When optimizing the write performance of GreptimeDB v0.7, we discovered through flame graphs that the CPU time spent parsing Prometheus write requests accounted for about 12% of the total. In comparison, the CPU time spent on protocol parsing by VictoriaMetrics, which is implemented in Go, is only around 5%. This forced us to start considering optimizing the overhead of the protocol conversion layer.

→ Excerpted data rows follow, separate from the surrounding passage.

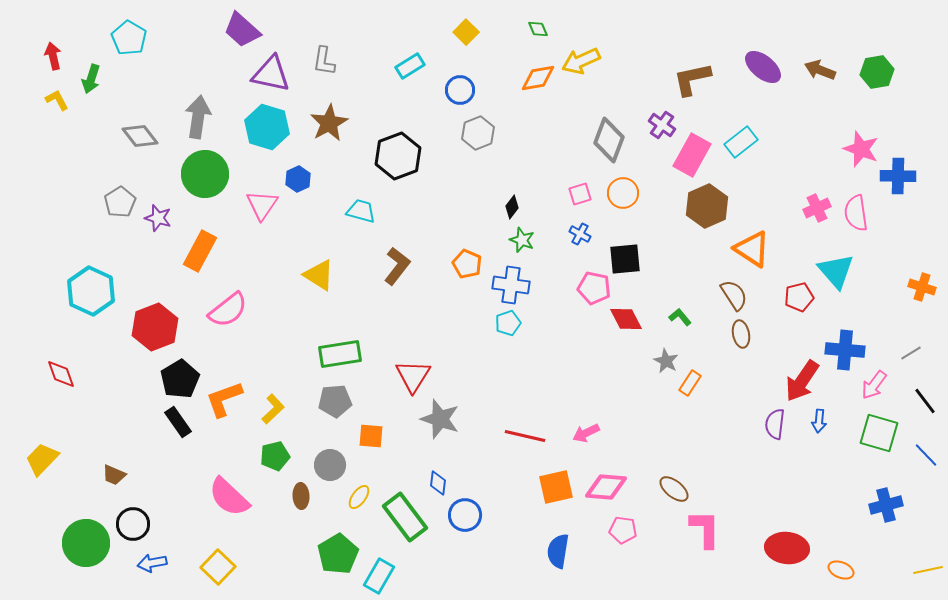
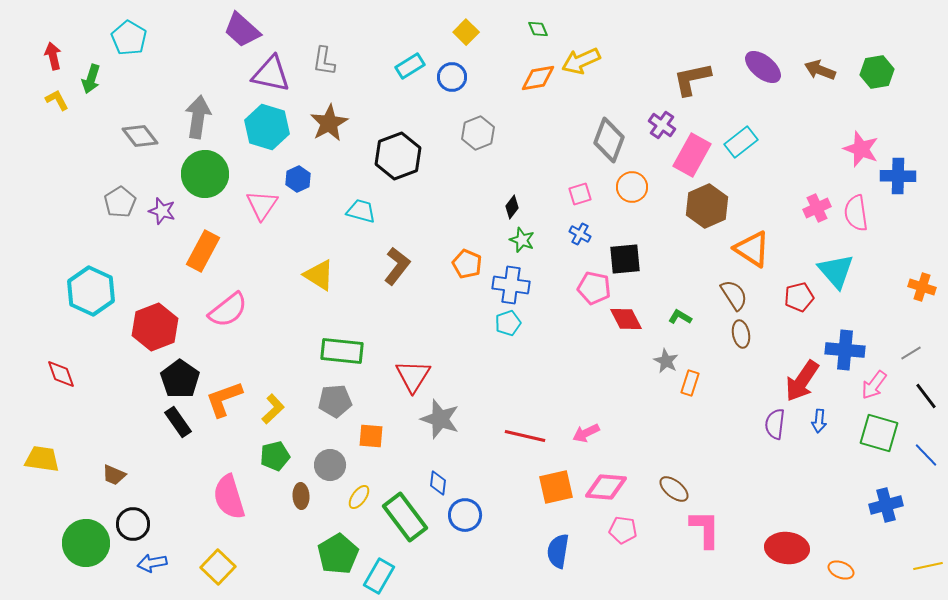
blue circle at (460, 90): moved 8 px left, 13 px up
orange circle at (623, 193): moved 9 px right, 6 px up
purple star at (158, 218): moved 4 px right, 7 px up
orange rectangle at (200, 251): moved 3 px right
green L-shape at (680, 317): rotated 20 degrees counterclockwise
green rectangle at (340, 354): moved 2 px right, 3 px up; rotated 15 degrees clockwise
black pentagon at (180, 379): rotated 6 degrees counterclockwise
orange rectangle at (690, 383): rotated 15 degrees counterclockwise
black line at (925, 401): moved 1 px right, 5 px up
yellow trapezoid at (42, 459): rotated 54 degrees clockwise
pink semicircle at (229, 497): rotated 30 degrees clockwise
yellow line at (928, 570): moved 4 px up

To simplify the discussion, all the test code is stored in the GitHub repository https://github.com/v0y4g3r/prom-write-request-bench.
bash
git clone https://github.com/v0y4g3r/prom-write-request-bench
cd prom-write-request-bench
export PROJECT_ROOT=$(pwd)
Optimizing the overhead of the protocol conversion layer
Step 1: Reproduce the cases
First, let’s set up the baseline using a minimal reproducible benchmark. Corresponding branch:
bash
git checkout step1/reproduce
Rust-related benchmark code(benches/prom_decode.rs
):
rust
fn bench_decode_prom_request(c: &mut Criterion) {
let mut d = std::path::PathBuf::from(env!("CARGO_MANIFEST_DIR"));
d.push("assets");
d.push("1709380533560664458.data");
let data = Bytes::from(std::fs::read(d).unwrap());
let mut request_pooled = WriteRequest::default();
c.benchmark_group("decode")
.bench_function("write_request", |b| {
b.iter(|| {
let mut request = WriteRequest::default();
let data = data.clone();
request.merge(data).unwrap();
});
});
}
Run the benchmark command multiple times:
bash
cargo bench -- decode/write_request
To receive the baseline result:
text
decode/write_request
time: [7.3174 ms 7.3274 ms 7.3380 ms]
change: [+128.55% +129.11% +129.65%] (p = 0.00 < 0.05)
Pull the VictoriaMetrics code in the current directory to set up a Go performance testing environment:
bash
git clone https://github.com/VictoriaMetrics/VictoriaMetrics
cd VictoriaMetrics
cat <<EOF > ./lib/prompb/prom_decode_bench_test.go
package prompb
import (
"io/ioutil"
"te